Dataset excerpts:
====
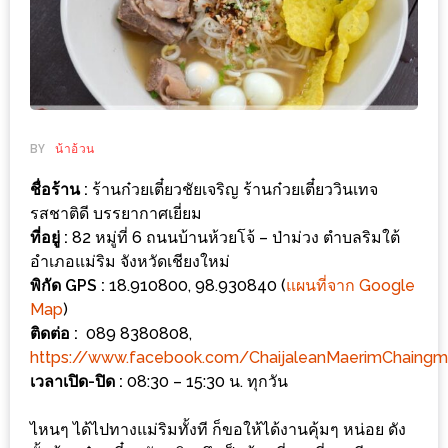
ช้อป
ชิ
ลล์
ชิม
ที่
BY
น้าอ้วน
HIMMA
MARKET
ชื่อร้าน :
ร้านก๋วยเตี๋ยวชัยเจริญ ร้านก๋วยเตี๋ยววินเทจ
FESTIVAL
รสชาติดี บรรยากาศเยี่ยม
ที่อยู่ :
82 หมู่ที่ 6 ถนนบ้านห้วยโจ้ – ป่าม่วง ตำบลริมใต้
10
อำเภอแม่ริม จังหวัดเชียงใหม่
พิกัด GPS :
18.910800, 98.930840 (
แผนที่จาก Google
ร้าน
Map
)
พ่อ
ติดต่อ :
089 8380808,
ค้า
https://www.facebook.com/ChaijaleanMaerimChaingm
แซ่บ
เวลาเปิด-ปิด :
08:30 – 15:30 น. ทุกวัน
แม่ค้า
สวย
ไหนๆ ได้ไปทางแม่ริมทั้งที ก็ขอให้ได้งานคุ้มๆ หน่อย ดัง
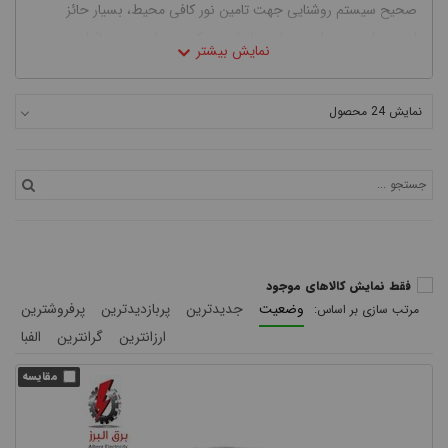
صحیح سیستم روشنایی جهت تامین نور کافی محیط، بسیار حائز
اهمیت است. زیرا نورپردازی نامناسب یک محیط منجر به اثرات سوء به
صورت خستگی چشم، سر درد، کاهش کارایی، نقص بینایی و ... می
شود.
نمایش 24 محصول
فقط نمایش کالاهای موجود
وضعیت
جدیدترین
پربازدیدترین
پرفروشترین
ارزانترین
گرانترین
الفبا
امروزه لامپ ها در انواع مختلفی با ویژگی ها، مشخصات فنی و
کاربردهای خاص خود تولید می شوند. بنابراین شناخت درست و
لامپ
چراغ
اصولی انواع
و
به منظور انتخاب درست و استفاده اصولی
بسیار تاثیر گذار است. رایج ترین انواع لامپ به طور کلی در دسته بندی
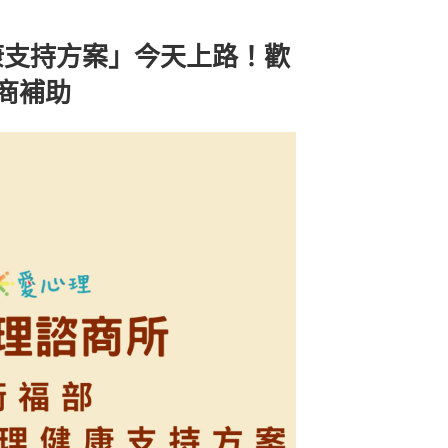
康支持方案」今天上路！歡
諮商補助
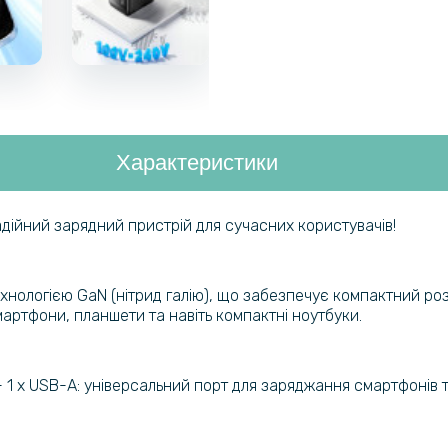
Характеристики
ійний зарядний пристрій для сучасних користувачів!
ологією GaN (нітрид галію), що забезпечує компактний роз
артфони, планшети та навіть компактні ноутбуки.
- 1 x USB-A: універсальний порт для заряджання смартфонів т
====
Apart from the pictures, every line of the data above should be given again exactly.

ช้อป
ชิ
ลล์
ชิม
ที่
BY
น้าอ้วน
HIMMA
MARKET
ชื่อร้าน :
ร้านก๋วยเตี๋ยวชัยเจริญ ร้านก๋วยเตี๋ยววินเทจ
FESTIVAL
รสชาติดี บรรยากาศเยี่ยม
ที่อยู่ :
82 หมู่ที่ 6 ถนนบ้านห้วยโจ้ – ป่าม่วง ตำบลริมใต้
10
อำเภอแม่ริม จังหวัดเชียงใหม่
พิกัด GPS :
18.910800, 98.930840 (
แผนที่จาก Google
ร้าน
Map
)
พ่อ
ติดต่อ :
089 8380808,
ค้า
https://www.facebook.com/ChaijaleanMaerimChaingm
แซ่บ
เวลาเปิด-ปิด :
08:30 – 15:30 น. ทุกวัน
แม่ค้า
สวย
ไหนๆ ได้ไปทางแม่ริมทั้งที ก็ขอให้ได้งานคุ้มๆ หน่อย ดัง
صحیح سیستم روشنایی جهت تامین نور کافی محیط، بسیار حائز
اهمیت است. زیرا نورپردازی نامناسب یک محیط منجر به اثرات سوء به
صورت خستگی چشم، سر درد، کاهش کارایی، نقص بینایی و ... می
شود.
نمایش 24 محصول
فقط نمایش کالاهای موجود
وضعیت
جدیدترین
پربازدیدترین
پرفروشترین
ارزانترین
گرانترین
الفبا
امروزه لامپ ها در انواع مختلفی با ویژگی ها، مشخصات فنی و
کاربردهای خاص خود تولید می شوند. بنابراین شناخت درست و
لامپ
چراغ
اصولی انواع
و
به منظور انتخاب درست و استفاده اصولی
بسیار تاثیر گذار است. رایج ترین انواع لامپ به طور کلی در دسته بندی
康支持方案」今天上路！歡
諮商補助
Характеристики
ійний зарядний пристрій для сучасних користувачів!
ологією GaN (нітрид галію), що забезпечує компактний роз
артфони, планшети та навіть компактні ноутбуки.
- 1 x USB-A: універсальний порт для заряджання смартфонів т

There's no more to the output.